I get it … adulthood has many responsibilities: voting, work, and hiding presents from “Santa.”

Neglecting kids is one of those things that can come back to bite you. When I am older and can no longer care for myself, I don’t want a heroin-addicted CNA wiping my ass.

This group of adults also forgot a Frisbee, a baseball glove, and a football. If any one of them cared at all, they would have noticed there wasn’t a single swing at this park.

It is safe to assume that these kids will grow up to be very technically savvy, and have abandonment issues. They may torture small animals or worse, live with mom and dad until they’re 38.

Did one of the adults say, “let’s go to the park and play Words With Friends on our phones?” … Then did the others agree to this insanity?

Why were they at a park gobbling up data on their cell phone plan, when they could have been streaming data over their WIFI at home?

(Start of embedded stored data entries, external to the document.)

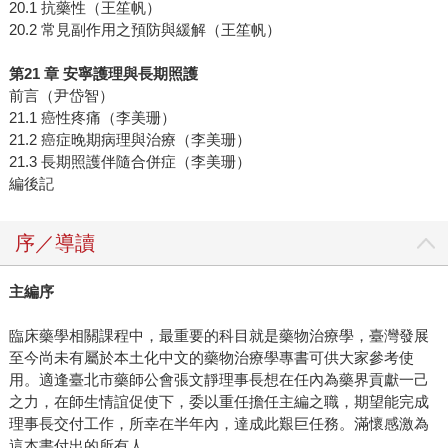
20.1 抗藥性（王笙帆）
20.2 常見副作用之預防與緩解（王笙帆）
第21 章 安寧護理與長期照護
前言（尹岱智）
21.1 癌性疼痛（李美珊）
21.2 癌症晚期病理與治療（李美珊）
21.3 長期照護伴隨合併症（李美珊）
編後記
序／導讀
主編序
臨床藥學相關課程中，最重要的科目就是藥物治療學，臺灣發展
至今尚未有屬於本土化中文的藥物治療學專書可供大家參考使
用。適逢臺北市藥師公會張文靜理事長想在任內為藥界貢獻一己
之力，在師生情誼促使下，委以重任擔任主編之職，期望能完成
理事長交付工作，所幸在半年內，達成此艱巨任務。滿懷感激為
這本書付出的所有人。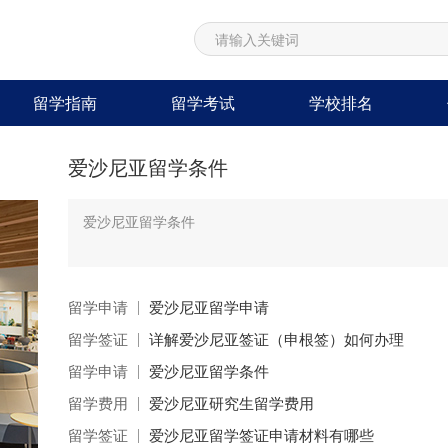
留学指南
留学考试
学校排名
爱沙尼亚留学条件
爱沙尼亚留学条件
留学申请
爱沙尼亚留学申请
留学签证
详解爱沙尼亚签证（申根签）如何办理
留学申请
爱沙尼亚留学条件
留学费用
爱沙尼亚研究生留学费用
留学签证
爱沙尼亚留学签证申请材料有哪些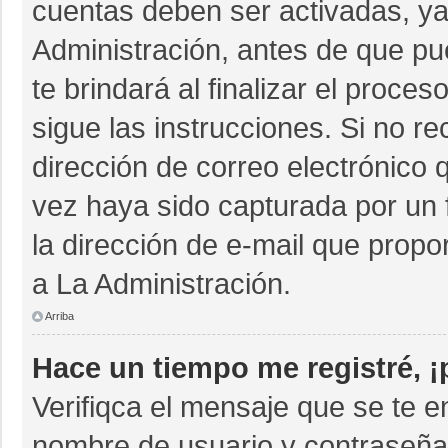
cuentas deben ser activadas, ya
Administración, antes de que pue
te brindará al finalizar el proces
sigue las instrucciones. Si no r
dirección de correo electrónico 
vez haya sido capturada por un 
la dirección de e-mail que propo
a La Administración.
Arriba
Hace un tiempo me registré, 
Verifiqca el mensaje que se te e
nombre de usuario y contraseña 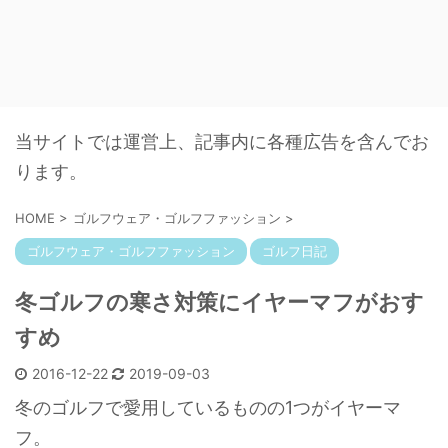
当サイトでは運営上、記事内に各種広告を含んでお
ります。
HOME
>
ゴルフウェア・ゴルフファッション
>
ゴルフウェア・ゴルフファッション
ゴルフ日記
冬ゴルフの寒さ対策にイヤーマフがおす
すめ
2016-12-22
2019-09-03
冬のゴルフで愛用しているものの1つがイヤーマ
フ。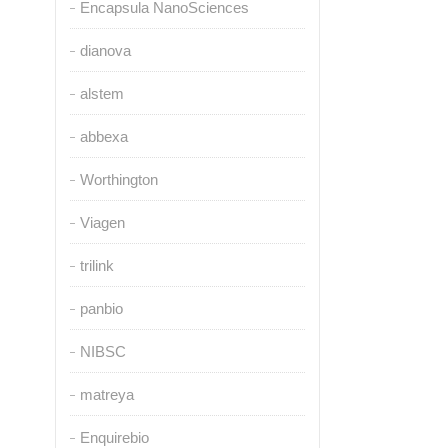
Encapsula NanoSciences
dianova
alstem
abbexa
Worthington
Viagen
trilink
panbio
NIBSC
matreya
Enquirebio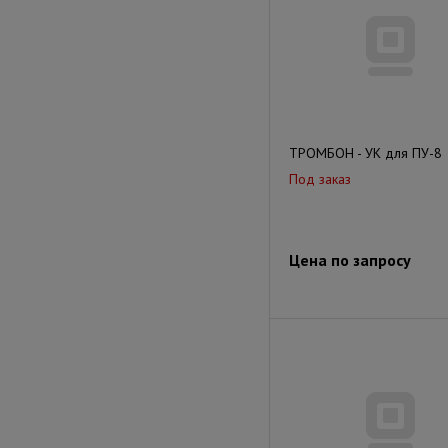
ТРОМБОН - УК для ПУ-8
Под заказ
Цена по запросу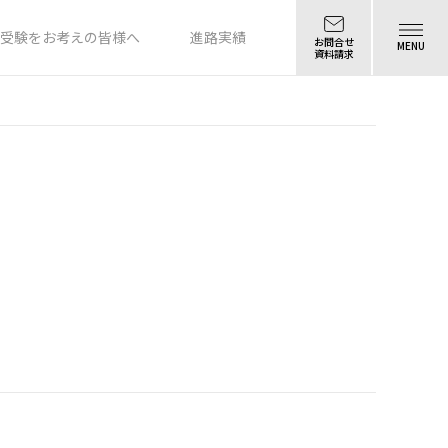
受験をお考えの皆様へ
進路実績
お問合せ
MENU
資料請求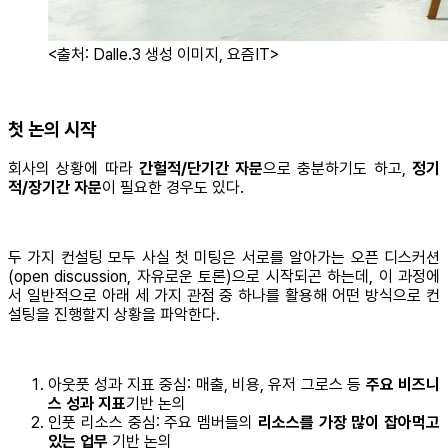
<출처: Dalle.3 생성 이미지, 요즘IT>
첫 논의 시작
회사의 상황에 따라
간헐적/단기간 자문
으로 충분하기도 하고,
정기
적/장기간 자문
이 필요한 경우도 있다.
두 가지 컨설팅 모두 사실 첫 미팅은 서로를 알아가는 오픈 디스커션
(open discussion, 자유로운 토론)으로 시작되곤 하는데, 이 과정에
서 일반적으로 아래 세 가지 관점 중 하나를 활용해 어떤 방식으로 컨
설팅을 진행할지 상황을 파악한다.
아웃풋 성과 지표 중심: 매출, 비용, 유저 그로스 등
주요 비즈니
스 성과 지표
기반 논의
인풋 리소스 중심: 주요 멤버들의
리소스를 가장 많이 잡아먹고
있는 업무
기반 논의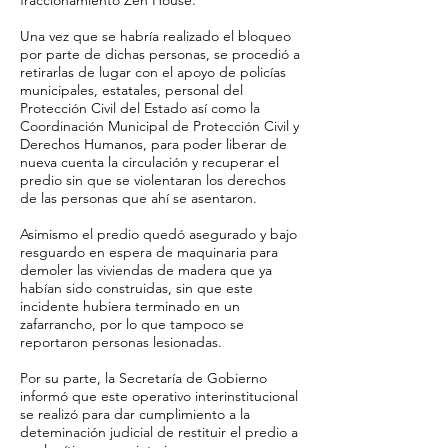
fraccionamiento Zen House.
Una vez que se habría realizado el bloqueo
por parte de dichas personas, se procedió a
retirarlas de lugar con el apoyo de policías
municipales, estatales, personal del
Protección Civil del Estado así como la
Coordinación Municipal de Protección Civil y
Derechos Humanos, para poder liberar de
nueva cuenta la circulación y recuperar el
predio sin que se violentaran los derechos
de las personas que ahí se asentaron.
Asimismo el predio quedó asegurado y bajo
resguardo en espera de maquinaria para
demoler las viviendas de madera que ya
habían sido construidas, sin que este
incidente hubiera terminado en un
zafarrancho, por lo que tampoco se
reportaron personas lesionadas.
Por su parte, la Secretaría de Gobierno
informó que este operativo interinstitucional
se realizó para dar cumplimiento a la
deteminación judicial de restituir el predio a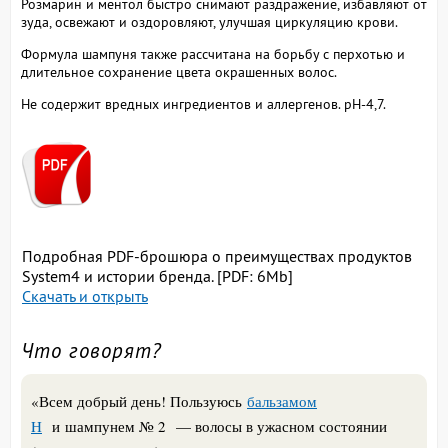
Розмарин и ментол быстро снимают раздражение, избавляют от
зуда, освежают и оздоровляют, улучшая циркуляцию крови.
Формула шампуня также рассчитана на борьбу с перхотью и
длительное сохранение цвета окрашенных волос.
Не содержит вредных ингредиентов и аллергенов. рН-4,7.
Подробная PDF-брошюра о преимуществах продуктов
System4 и истории бренда. [PDF: 6Mb]
Скачать и открыть
Что говорят?
«Всем добрый день! Пользуюсь
бальзамом
H
и шампунем № 2 — волосы в ужасном состоянии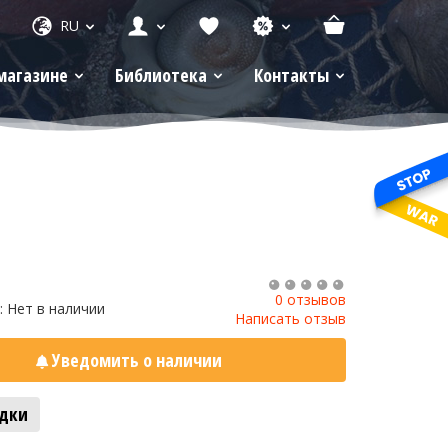
RU
магазине
Библиотека
Контакты
1
0 отзывов
: Нет в наличии
Написать отзыв
Уведомить о наличии
адки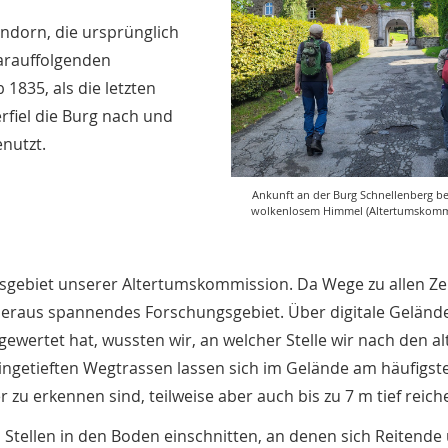
endorn, die ursprünglich
darauffolgenden
1835, als die letzten
rfiel die Burg nach und
nutzt.
Ankunft an der Burg Schnellenberg be
wolkenlosem Himmel (Altertumskommi
tsgebiet unserer Altertumskommission. Da Wege zu allen Zei
überaus spannendes Forschungsgebiet. Über digitale Gelän
gewertet hat, wussten wir, an welcher Stelle wir nach den al
ngetieften Wegtrassen lassen sich im Gelände am häufigst
zu erkennen sind, teilweise aber auch bis zu 7 m tief reich
Stellen in den Boden einschnitten, an denen sich Reitende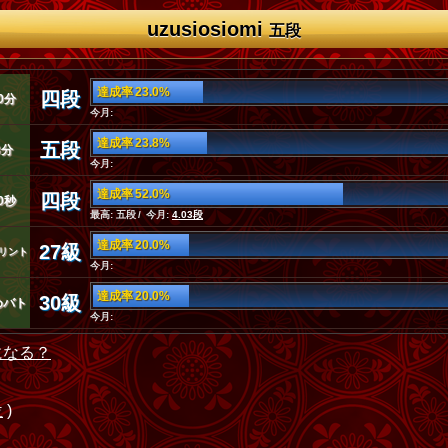
uzusiosiomi
五段
達成率 23.0%
四段
0分
今月:
達成率 23.8%
五段
3分
今月:
達成率 52.0%
四段
0秒
最高: 五段 / 今月:
4.03段
達成率 20.0%
27級
リント
今月:
達成率 20.0%
30級
めバト
今月:
になる？
位
)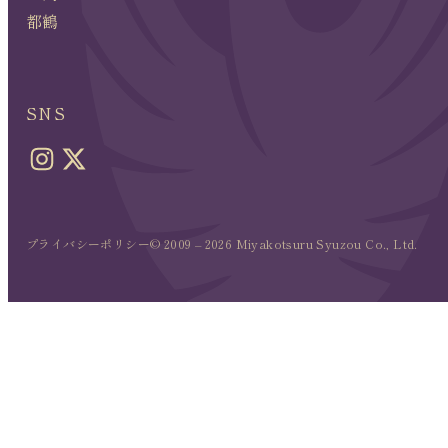
都鶴
SNS
プライバシーポリシー
© 2009 – 2026 Miyakotsuru Syuzou Co., Ltd.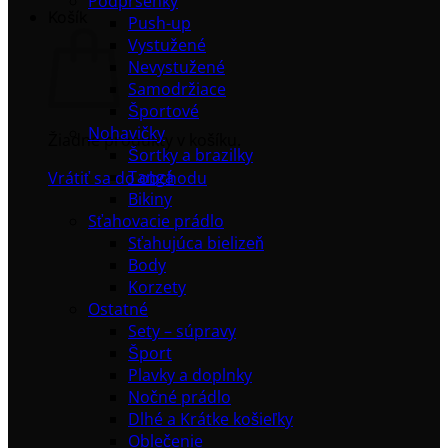
Podprsenky
Košík
Push-up
Vystužené
Nevystužené
Samodržiace
Športové
Nohavičky
Žiadne produkty v košíku.
Šortky a brazilky
Tangá
Vrátiť sa do obchodu
Bikiny
Sťahovacie prádlo
Sťahujúca bielizeň
Body
Korzety
Ostatné
Sety – súpravy
Šport
Plavky a doplnky
Nočné prádlo
Dlhé a Krátke košieľky
Oblečenie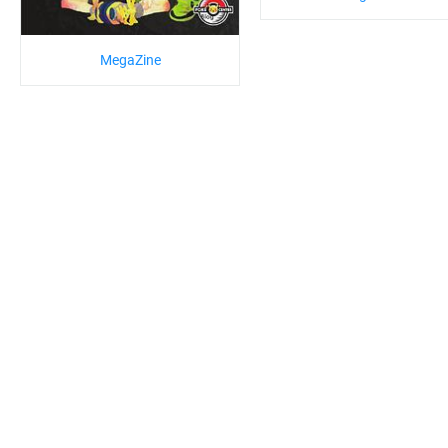
MegaZine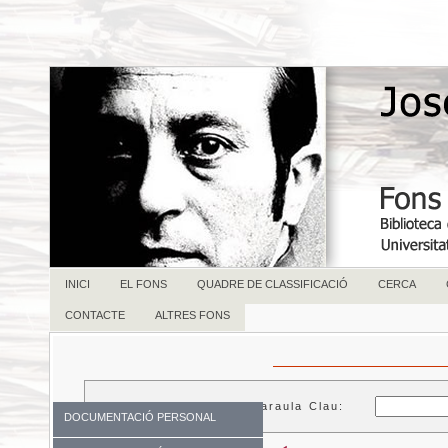
INICI
EL FONS
QUADRE DE CLASSIFICACIÓ
CERCA
CONTACTE
ALTRES FONS
Paraula Clau:
DOCUMENTACIÓ PERSONAL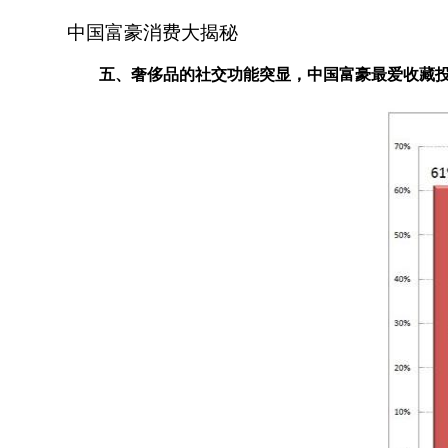
中国富豪消费大揭秘
五、奢侈品的社交功能突显，中国富豪最爱收藏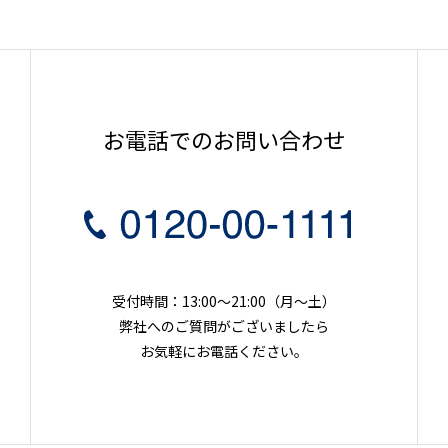
お電話でのお問い合わせ
受付時間：13:00～21:00（月〜土）
弊社へのご質問がございましたら
お気軽にお電話ください。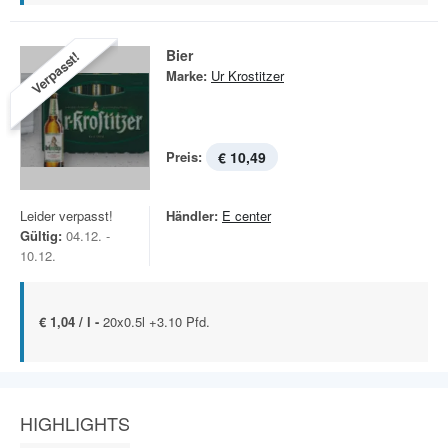
Bier
Verpasst!
Marke:
Ur Krostitzer
Preis:
€ 10,49
Leider verpasst!
Händler:
E center
Gültig:
04.12. -
10.12.
€ 1,04 / l -
20x0.5l +3.10 Pfd.
HIGHLIGHTS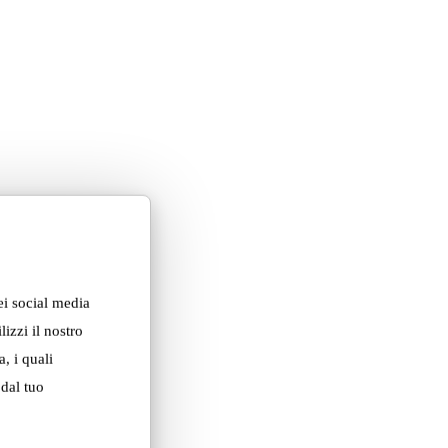
ei social media
izzi il nostro
, i quali
 dal tuo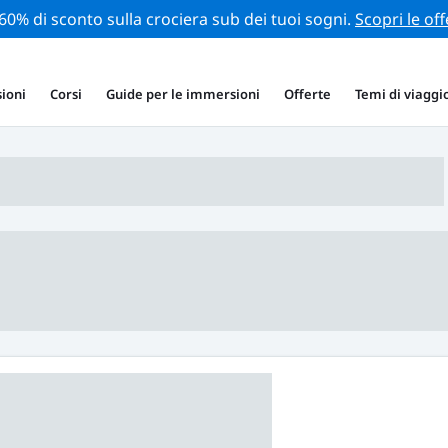
 60% di sconto sulla crociera sub dei tuoi sogni.
Scopri le off
ioni
Corsi
Guide per le immersioni
Offerte
Temi di viaggi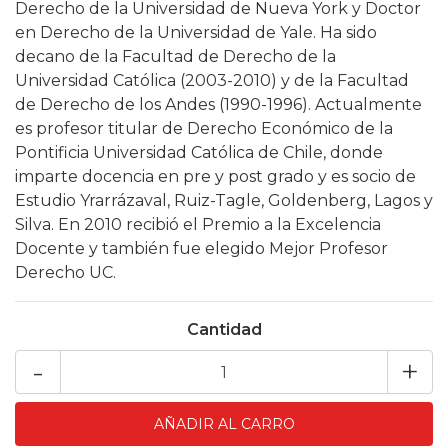
Derecho de la Universidad de Nueva York y Doctor
en Derecho de la Universidad de Yale. Ha sido
decano de la Facultad de Derecho de la
Universidad Católica (2003-2010) y de la Facultad
de Derecho de los Andes (1990-1996). Actualmente
es profesor titular de Derecho Económico de la
Pontificia Universidad Católica de Chile, donde
imparte docencia en pre y post grado y es socio de
Estudio Yrarrázaval, Ruiz-Tagle, Goldenberg, Lagos y
Silva. En 2010 recibió el Premio a la Excelencia
Docente y también fue elegido Mejor Profesor
Derecho UC.
Cantidad
-
+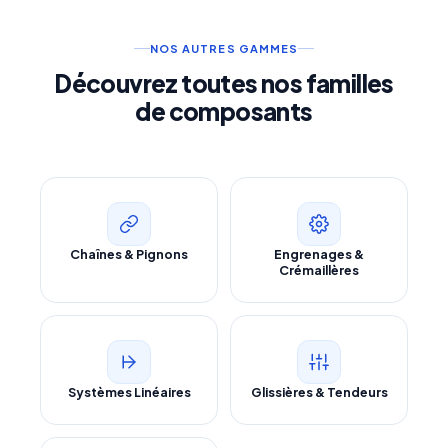
NOS AUTRES GAMMES
Découvrez toutes nos familles
de composants
Chaînes & Pignons
Engrenages &
Crémaillères
Systèmes Linéaires
Glissières & Tendeurs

I have learned that the best way to give children guidance is to be the example. These folks are clueless. Children are the future … even the ones that wipe butts for a living.

Pretty soon, the National Park Service will install WIFI at Yellowstone, just to allure the phone trolls.

The Solar Eclipse And Port-A-Potty Madness

In less than 10 days, a total solar eclipse will take place. The anticipated tourism boost has some U.S. towns freaking out. The biggest issue seems to be whether or not they’ll have enough Port-A-Potties.

Astronomers forgot their pocket-protectors.

If you haven’t heard, it has been 99 years since the last total solar eclipse and 7.4 million geeky armchair astrologers are stoked.

You won’t find me anywhere near big crowds at the path of totality. I went to a Nascar race once. When it was over, I tried to stumble to my car with 300,000 other drunk people. It was hell on earth.

Each one of these people are planning to drag their family to the path of totality. Like flies flocking to a stinky fresh turd, they will witness the moon blocking the sun for 2 minutes — then clap and get in their car to go home.

With the frightful lack of Port-A-Potties at these eclipse boom-towns, scientists are predicting the worst case of country-side defecation the U.S. has seen since the Civil War.

The Worst Crop Circles EVER

I witnessed my first crop circles in a field of wheat. They weren’t quite as elaborate as what I recall seeing on TV. They were the opposite — pathetic. Whoever, or whatever, created them did a sloppy job.

I have a lot of curiosity about crop circles. They seem so elaborate and grandiose. Some folks believe no human could have created them. Reporters and other nuts theorized that aliens were responsible. Unfortunately, no aliens could be reached for comment.

Who, or what, left these huge circles in my neighborhood was anyone’s guess. Were they a hoax? Did an alien space-ship land here? Could it have been militant ANTI-GLUTEN terrorists?

I snapped a few pictures from afar, but didn’t dare set foot into the field to conduct my own version of CSI: South Beloit. It is common knowledge that there is a family of skunks in my neighborhood. For all I know, they were luring me into their trap to make me smell awful.

If this was a hoax, I think these pranksters should find a new hobby. A blindfolded pack of rhinos playing hopscotch could have coordinated better.

If an alien space ship was responsible, I think their space-boosters were a little kitty wampus.

It was probably just a few drunk teenagers that did it. At that age, I would have pulled a stunt like that.